Most of these extrasolar planets found are of relatively high mass (at least 40 times that of the Earth); however, a couple seem to be approximately the size of the Earth. This reflects the current telescope technology, which is not able to detect smaller planets. The mass distribution should not be taken as a reference for a general estimate, since it is likely that many more planets with smaller mass, even in nearby planetary systems, are still undetected.

The Kepler Space Mission is a space-based telescope set to launch in 2007. It designed specifically to search large numbers of stars for Earth-sized terrestrial planets using the transit method.

Circumstellar disks

An even newer approach is that of studying dust clouds. Many solar systems contain a significant amount of space dust that is present due to frequent dust generation activity such as comets, asteroid and planetary collisions. This dust forms as a disc around a star and absorbs regular star light and re-emits it as infrared radiation. These dust clouds can provide invaluable information through studies of their density and distortion, caused either by an orbiting planet "catching" the dust, or distortion due to gravitational influences of orbiting planets.

Unfortunately this method can only be employed by space based observations because our atmosphere absorbs most infrared radiation making ground based observation impossible. Our own solar system contains enough dust to make up about 1/10th the mass of our moon. Despite this mass being negligible its surface area is so great that at a distance, its infrared emissions would outshine all our planets by a factor of 100.

The Hubble Space Telescope is capable of these observations using its NICMOS (Near Infrared Camera and Multi-Object Spectrometer) instrument, but was unable to do so due to a cooling unit malfunction that left NICMOS inoperative between 1999 and 2002. Even better images were then taken by its sister instrument, the Spitzer Space Telescope (formerly SIRTF, the Space Infrared Telescope Facility), in 2003. The Spitzer Telescope was designed specifically for use in the infrared range and probes far deeper into the spectrum than the Hubble Space Telescope is capable of.

Direct observation

In March 2005 it was announced that scientists using the Spitzer Space Telescope were able to detect infrared radiation emitted from two extrasolar planets. The two teams, from the Harvard-Smithsonian Center for Astrophysics, led by Dr. David Charbonneau and the Goddard Space Flight Center, led by Dr. L. Drake Deming studied the planets HD 209458b and TrES-1.

They were able to measure the temperatures of the planets: 1,060 kelvins (1,450°F) for TrES-1 and about 1,130 kelvins (1,570°F) for HD 209458b.

In April 2005 astronomers using the Very Large Telescope (VLT) of the European Southern Observatory (ESO) in Chile announced they had taken the first photograph of an extrasolar planet orbiting the star GQ Lupi.

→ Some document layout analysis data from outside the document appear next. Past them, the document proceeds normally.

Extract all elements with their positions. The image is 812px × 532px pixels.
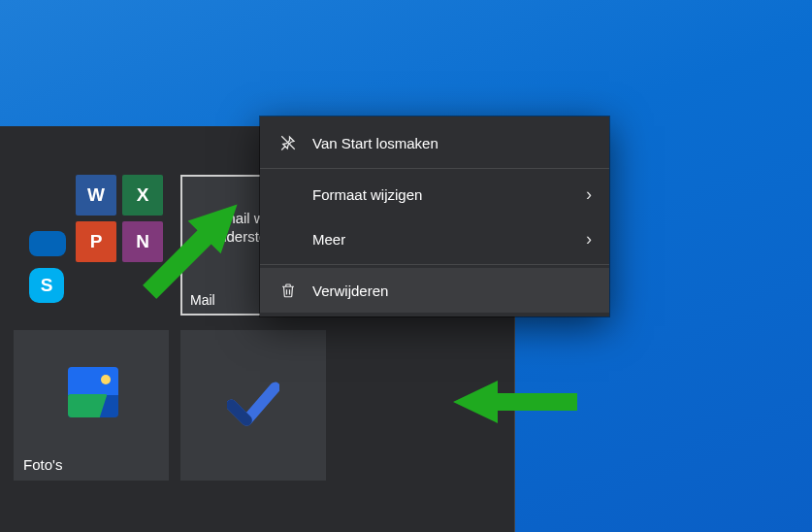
- chevron-right-icon: ›: [586, 184, 592, 205]
- skype-icon[interactable]: S: [29, 268, 64, 303]
- word-icon[interactable]: W: [76, 175, 116, 216]
- menu-separator: [260, 168, 609, 169]
- unpin-icon: [274, 134, 303, 151]
- annotation-arrow-2: [451, 376, 577, 428]
- mail-tile-label: Mail: [190, 292, 215, 308]
- chevron-right-icon: ›: [586, 229, 592, 249]
- powerpoint-icon[interactable]: P: [76, 221, 116, 262]
- svg-marker-4: [453, 381, 577, 423]
- menu-label-unpin: Van Start losmaken: [303, 135, 592, 151]
- photos-tile-label: Foto's: [23, 456, 62, 473]
- photos-icon: [68, 367, 118, 417]
- menu-label-resize: Formaat wijzigen: [303, 186, 586, 203]
- photos-tile[interactable]: Foto's: [14, 330, 169, 481]
- excel-icon[interactable]: X: [122, 175, 163, 216]
- menu-item-unpin[interactable]: Van Start losmaken: [260, 120, 609, 165]
- menu-item-uninstall[interactable]: Verwijderen: [260, 268, 609, 313]
- checkmark-icon: [227, 377, 279, 429]
- menu-item-resize[interactable]: Formaat wijzigen ›: [260, 172, 609, 216]
- onedrive-icon[interactable]: [29, 231, 66, 256]
- menu-separator: [260, 264, 609, 265]
- menu-label-uninstall: Verwijderen: [303, 283, 592, 299]
- todo-tile[interactable]: [180, 330, 326, 481]
- trash-icon: [274, 282, 303, 299]
- menu-label-more: Meer: [303, 231, 586, 248]
- office-apps-tile[interactable]: W X P N S: [23, 175, 169, 320]
- tile-context-menu: Van Start losmaken Formaat wijzigen › Me…: [260, 116, 609, 316]
- menu-item-more[interactable]: Meer ›: [260, 216, 609, 261]
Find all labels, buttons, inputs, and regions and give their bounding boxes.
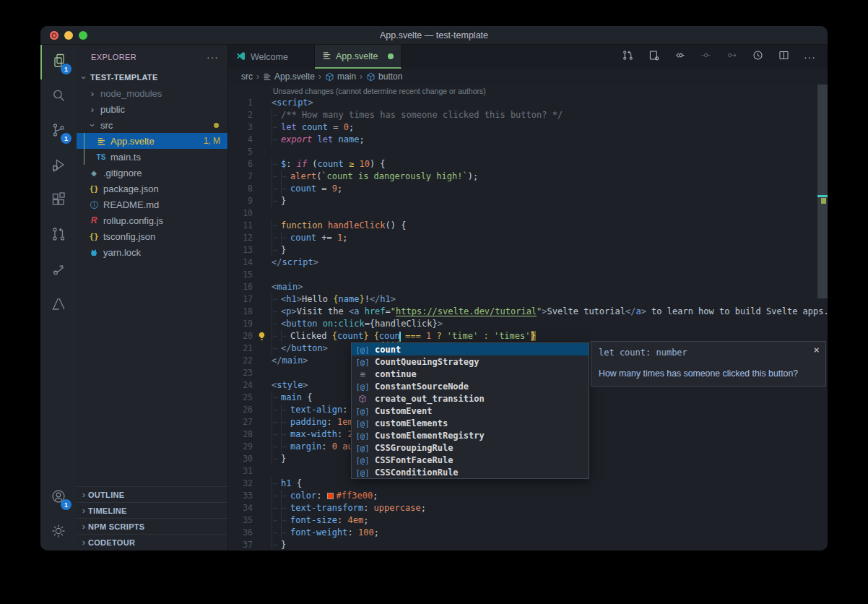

The planet's mass is estimated at one to two times that of Jupiter and it orbits GQ Lupi three times farther than Neptune orbits our Sun. A more precise determination of the planet's mass is required to rule out the possibility it could be a brown dwarf. Its surface temperature has been measured at 2,000 kelvins (3,140°F).

The work was led by Ralph Neuhaeuser of the Astrophysical Institute & University Observatory Jena (AIU). Images were also supplied by the Hubble Space Telescope and the Japanese Subaru Telescope .

GQ Lupi is part of a star-forming region about 400 light-years away. It is a T Tauri star with a mass approximately 70 percent of the mass of the Sun and is only 1 million years old.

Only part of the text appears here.